How much ice does Antarctica lose during warm times in Earth’s history?

Ice loss from the East Antarctic Ice Sheet during late Pleistocene interglacials
David J. Wilson, Rachel A. Bertram, Emma F. Needham, Tina van de Flierdt, Kevin J. Welsh, Robert M. McKay, Anannya Mazumder, Christina R. Riesselman, Francisco J. Jiminez-Espejo, Carlota Escutia
Summarized by Time Scavengers collaborator Adriane Lam

Figure 1. An elevation map of Antarctica with a) the major regions labeled and b) a zoomed-in view of East Antarctica. The location of the sediment core (named U1361A) is denoted by the pale yellow dot. Image from Wilson et al. (2019).

Brief Summary: Today, sea level rise due to increasing global average temperatures is a huge threat to low-lying, coastal, and island communities. Sea level is rising, in part, from ice that is melting on Antarctica and Greenland. To understand how much sea level may rise in the near future, scientists look to the geologic past, when global temperatures were much warmer than today or close to the temperatures predicted for the coming decades. In this study, scientists looked at how much ice was lost from the Wilkes Subglacial Basin of East Antarctica during a time when global average temperatures were about 2 degrees Celsius warmer than pre-industrial values. They find that during these warmer periods, called interglacials, there was significant ice that melted from East Antarctica, and contributed to sea level rises. Thus, in the future, the ice melting from East Antarctica will contribute more to sea level rise than we previously thought.

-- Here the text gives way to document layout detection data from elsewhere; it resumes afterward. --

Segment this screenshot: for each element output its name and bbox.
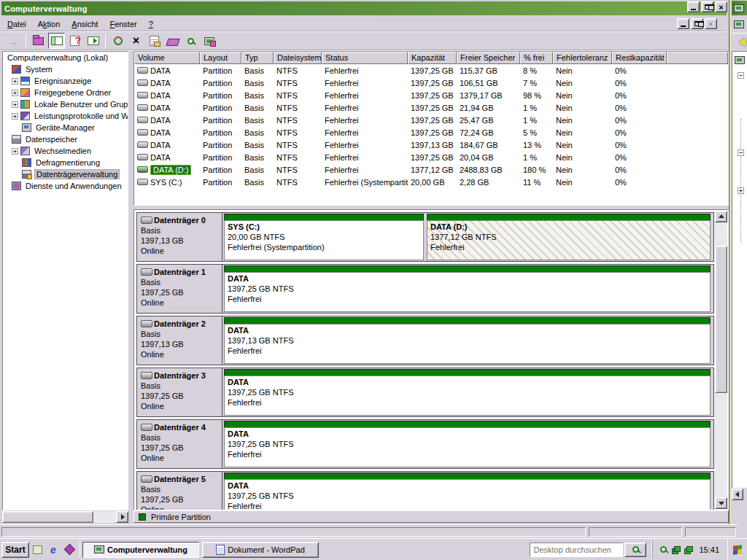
internet-explorer-icon[interactable]: e	[47, 544, 60, 556]
background-console-window[interactable]: − − +	[730, 0, 747, 524]
volume-row[interactable]: DATAPartitionBasisNTFSFehlerfrei1397,25 …	[134, 151, 728, 163]
network-icon[interactable]	[682, 544, 694, 555]
disk-management-tool-icon[interactable]	[201, 33, 217, 49]
tree-item-dienste[interactable]: Dienste und Anwendungen	[3, 180, 128, 192]
action-pane-icon[interactable]	[85, 33, 101, 49]
expand-plus-icon[interactable]: +	[12, 78, 18, 85]
partition-data[interactable]: DATA1397,13 GB NTFSFehlerfrei	[224, 317, 711, 364]
network-disconnected-icon[interactable]: ×	[670, 544, 682, 555]
tree-item-leistungsprotokolle[interactable]: +Leistungsprotokolle und War	[3, 110, 128, 122]
menu-hilfe[interactable]: ?	[143, 18, 159, 31]
menu-datei[interactable]: Datei	[1, 18, 32, 31]
scroll-right-icon[interactable]	[116, 511, 128, 523]
open-icon[interactable]	[164, 33, 181, 49]
tree-item-system[interactable]: System	[3, 63, 128, 75]
search-button[interactable]	[624, 542, 646, 557]
expand-plus-icon[interactable]: +	[12, 101, 18, 108]
column-dateisystem[interactable]: Dateisystem	[274, 52, 322, 64]
help-icon[interactable]	[66, 33, 83, 49]
partition-data[interactable]: DATA1397,25 GB NTFSFehlerfrei	[224, 265, 711, 312]
restore-button[interactable]	[701, 1, 713, 12]
child-close-button[interactable]: ×	[705, 18, 717, 29]
msn-icon[interactable]	[63, 544, 76, 556]
back-icon[interactable]	[735, 38, 746, 47]
tree-item-wechselmedien[interactable]: +Wechselmedien	[3, 145, 128, 157]
refresh-icon[interactable]	[109, 33, 126, 49]
disk-3-info[interactable]: Datenträger 3 Basis1397,25 GBOnline	[137, 368, 222, 416]
scroll-left-icon[interactable]	[732, 489, 743, 500]
scrollbar-thumb[interactable]	[2, 511, 93, 523]
column-layout[interactable]: Layout	[200, 52, 241, 64]
tree-item-ereignisanzeige[interactable]: +Ereignisanzeige	[3, 75, 128, 87]
background-console-tree[interactable]: − − +	[732, 51, 747, 488]
title-bar[interactable]: Computerverwaltung	[1, 1, 727, 15]
tree-item-freigegebene-ordner[interactable]: +Freigegebene Ordner	[3, 87, 128, 98]
taskbar-button-wordpad[interactable]: Dokument - WordPad	[202, 542, 319, 558]
menu-ansicht[interactable]: Ansicht	[66, 18, 104, 31]
search-input[interactable]	[530, 542, 623, 557]
expand-plus-icon[interactable]: +	[12, 113, 18, 120]
tree-horizontal-scrollbar[interactable]	[2, 511, 128, 523]
expand-plus-icon[interactable]: +	[738, 187, 744, 194]
expand-minus-icon[interactable]: −	[738, 149, 744, 156]
tree-item-root[interactable]: Computerverwaltung (Lokal)	[3, 52, 128, 63]
tree-item-defragmentierung[interactable]: Defragmentierung	[3, 157, 128, 168]
show-desktop-icon[interactable]	[31, 544, 44, 556]
secondary-taskbar-fragment[interactable]	[727, 539, 747, 560]
tree-item-datenspeicher[interactable]: Datenspeicher	[3, 133, 128, 145]
scroll-up-icon[interactable]	[715, 211, 727, 222]
disk-4-info[interactable]: Datenträger 4 Basis1397,25 GBOnline	[137, 420, 222, 468]
expand-minus-icon[interactable]: −	[738, 72, 744, 79]
minimize-button[interactable]	[687, 1, 700, 12]
volume-row-selected[interactable]: DATA (D:)PartitionBasisNTFSFehlerfrei137…	[134, 163, 728, 176]
console-window-icon[interactable]	[30, 33, 47, 49]
partition-sys-c[interactable]: SYS (C:)20,00 GB NTFSFehlerfrei (Systemp…	[224, 214, 424, 260]
background-title-bar[interactable]	[732, 1, 747, 15]
scrollbar-thumb[interactable]	[715, 246, 727, 393]
column-typ[interactable]: Typ	[241, 52, 274, 64]
partition-data[interactable]: DATA1397,25 GB NTFSFehlerfrei	[224, 472, 711, 510]
column-fehlertoleranz[interactable]: Fehlertoleranz	[553, 52, 612, 64]
column-freier-speicher[interactable]: Freier Speicher	[457, 52, 520, 64]
volume-row[interactable]: DATAPartitionBasisNTFSFehlerfrei1397,25 …	[134, 77, 728, 89]
volume-row[interactable]: SYS (C:)PartitionBasisNTFSFehlerfrei (Sy…	[134, 176, 728, 188]
child-minimize-button[interactable]	[677, 18, 689, 29]
disk-0-info[interactable]: Datenträger 0 Basis 1397,13 GB Online	[137, 213, 222, 261]
column-volume[interactable]: Volume	[134, 52, 200, 64]
menu-fenster[interactable]: Fenster	[104, 18, 142, 31]
magnifier-tray-icon[interactable]	[657, 544, 670, 555]
partition-data[interactable]: DATA1397,25 GB NTFSFehlerfrei	[224, 421, 711, 467]
taskbar-button-computerverwaltung[interactable]: Computerverwaltung	[82, 542, 199, 558]
volume-row[interactable]: DATAPartitionBasisNTFSFehlerfrei1397,25 …	[134, 114, 728, 126]
volume-row[interactable]: DATAPartitionBasisNTFSFehlerfrei1397,25 …	[134, 101, 728, 114]
volume-row[interactable]: DATAPartitionBasisNTFSFehlerfrei1397,13 …	[134, 139, 728, 151]
disk-view-scrollbar[interactable]	[715, 211, 727, 509]
show-console-tree-icon[interactable]	[48, 33, 65, 49]
partition-data-d-selected[interactable]: DATA (D:)1377,12 GB NTFSFehlerfrei	[427, 214, 711, 260]
volume-row[interactable]: DATAPartitionBasisNTFSFehlerfrei1397,25 …	[134, 126, 728, 139]
volume-row[interactable]: DATAPartitionBasisNTFSFehlerfrei1397,25 …	[134, 64, 728, 77]
forward-icon[interactable]: →	[5, 33, 22, 49]
tree-item-lokale-benutzer[interactable]: +Lokale Benutzer und Gruppe	[3, 98, 128, 110]
column-kapazitaet[interactable]: Kapazität	[408, 52, 457, 64]
scroll-down-icon[interactable]	[715, 497, 727, 509]
disk-2-info[interactable]: Datenträger 2 Basis1397,13 GBOnline	[137, 316, 222, 365]
view-details-icon[interactable]	[182, 33, 199, 49]
disk-1-info[interactable]: Datenträger 1 Basis1397,25 GBOnline	[137, 265, 222, 313]
delete-icon[interactable]: ×	[128, 33, 144, 49]
tree-item-geraete-manager[interactable]: Geräte-Manager	[3, 122, 128, 133]
column-restkapazitaet[interactable]: Restkapazität	[612, 52, 667, 64]
expand-plus-icon[interactable]: +	[12, 90, 18, 96]
properties-icon[interactable]	[146, 33, 163, 49]
disk-5-info[interactable]: Datenträger 5 Basis1397,25 GBOnline	[137, 472, 222, 510]
start-button[interactable]: Start	[1, 542, 29, 558]
column-status[interactable]: Status	[322, 52, 408, 64]
pane-splitter[interactable]	[128, 51, 133, 522]
volume-row[interactable]: DATAPartitionBasisNTFSFehlerfrei1397,25 …	[134, 89, 728, 101]
column-prozent-frei[interactable]: % frei	[520, 52, 553, 64]
child-restore-button[interactable]	[691, 18, 703, 29]
partition-data[interactable]: DATA1397,25 GB NTFSFehlerfrei	[224, 369, 711, 416]
clock[interactable]: 15:41	[699, 545, 719, 554]
close-button[interactable]: ×	[715, 1, 727, 12]
menu-aktion[interactable]: Aktion	[32, 18, 66, 31]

Data used and Methods: Sediment from a deep-sea core drilled from the continental margin of East Antarctica was used in this study (Figure 1). From this sediment core, the authors analyzed the different types of sediment contained within the core through time. From the changes in sediments, the scientists could tell how much erosion was occurring. They also looked at the neodymium (Nd) isotopes from the sediments. Nd isotopes are a good way to also trace where the sediments in the core were coming from, so the scientists could determine not only how much erosion was taking place within East Antarctica, but where the eroded sediment was coming from. Increased erosion and a shift in the Nd isotope records indicate increased glacial melt and ice retreat on East Antarctica, thus the authors could tell through geologic time when and approximately how much the ice melted.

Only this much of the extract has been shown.